→ EXERCISE OBJECTIVE
Would you please output, word for word, the span of the listing below that opens on the line containing "know, how people" and closes on the line containing "went into detail"? Include both ends and nothing more.

□ □ □ □ □ □ □

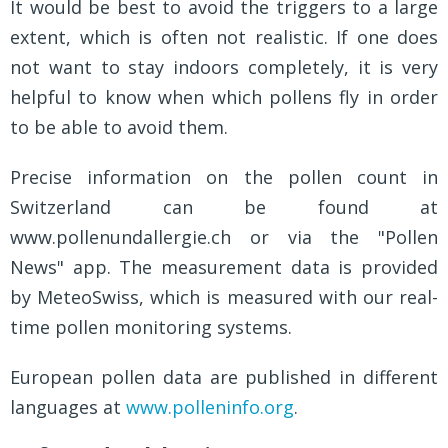
It would be best to avoid the triggers to a large
extent, which is often not realistic. If one does
not want to stay indoors completely, it is very
helpful to know when which pollens fly in order
to be able to avoid them.
Precise information on the pollen count in
Switzerland can be found at
www.pollenundallergie.ch or via the "Pollen
News" app. The measurement data is provided
by MeteoSwiss, which is measured with our real-
time pollen monitoring systems.
European pollen data are published in different
languages at
www.polleninfo.org
.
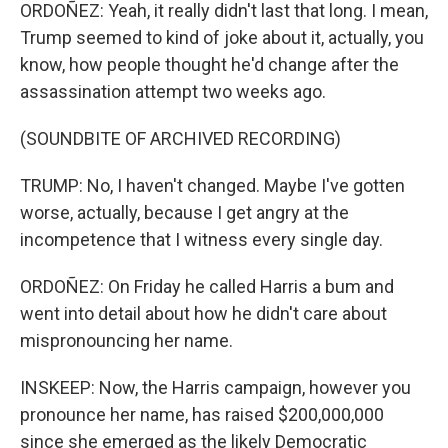
ORDOÑEZ: Yeah, it really didn't last that long. I mean,
Trump seemed to kind of joke about it, actually, you
know, how people thought he'd change after the
assassination attempt two weeks ago.
(SOUNDBITE OF ARCHIVED RECORDING)
TRUMP: No, I haven't changed. Maybe I've gotten
worse, actually, because I get angry at the
incompetence that I witness every single day.
ORDOÑEZ: On Friday he called Harris a bum and
went into detail about how he didn't care about
mispronouncing her name.
INSKEEP: Now, the Harris campaign, however you
pronounce her name, has raised $200,000,000
since she emerged as the likely Democratic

□ □ □ □ □ □ □

→ FINAL ANSWER
know, how people thought he'd change after the
assassination attempt two weeks ago.
(SOUNDBITE OF ARCHIVED RECORDING)
TRUMP: No, I haven't changed. Maybe I've gotten
worse, actually, because I get angry at the
incompetence that I witness every single day.
ORDOÑEZ: On Friday he called Harris a bum and
went into detail about how he didn't care about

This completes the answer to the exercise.